Queen Elizabeth II’s funeral will be held in London on Monday, Sept. 19, a date declared a bank holiday in the UK. A government guidance advises employers to consider their staff’s wishes and handle them “sensitively,” but there is no obligation for businesses to shut down, having companies walking a tightrope between showing respect and avoiding disruptions to their services.
In the public sector, schools will shut down, and several hospitals, family doctors and pharmacies will be closed. Among the private businesses that decided to close down are German supermarket Aldi’s 967 stores, variety chain store Poundlands’s 770 outlets, and Costa Coffee’s 2,000-plus outlets. Scores of fashion retailers like Harrods, Selfridges, John Lewis, Next, Zara, Primark, Hackett, and Pepe Jeans, will also close. As will nurseries, pet stores, and various other shops.
And it’s not just the UK. Canada’s prime minister Justin Trudeau declared Sept. 19, 2022, a national day of mourning. While government offices and schools will shut, the country’s banks will operate on a “business-as-usual” basis come Monday. Australia and New Zealand announced similar measures.

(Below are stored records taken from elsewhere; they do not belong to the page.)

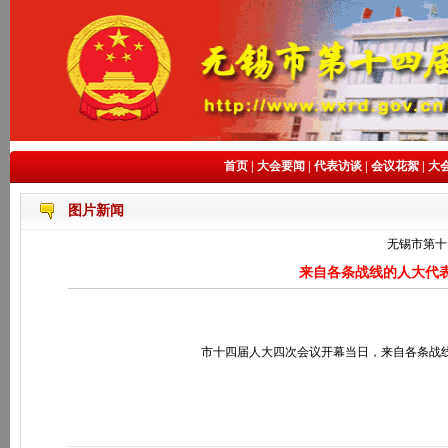
首页
|
大会要闻
|
代表访谈
|
会议花絮
|
大
图片新闻
无锡市第十
来自各条战线的人大代
市十四届人大四次会议开幕当日，来自各条战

But not all closures were met with applause.
British holiday village Center Parcs decided not only to close on the day of the Queen’s funeral, but also evict guests. The company initially said guests in the middle of their stay would have to leave at 10am on Monday for 24 hours.
After facing immense backlash, the company reversed its decision, but damage to its reputation was already done.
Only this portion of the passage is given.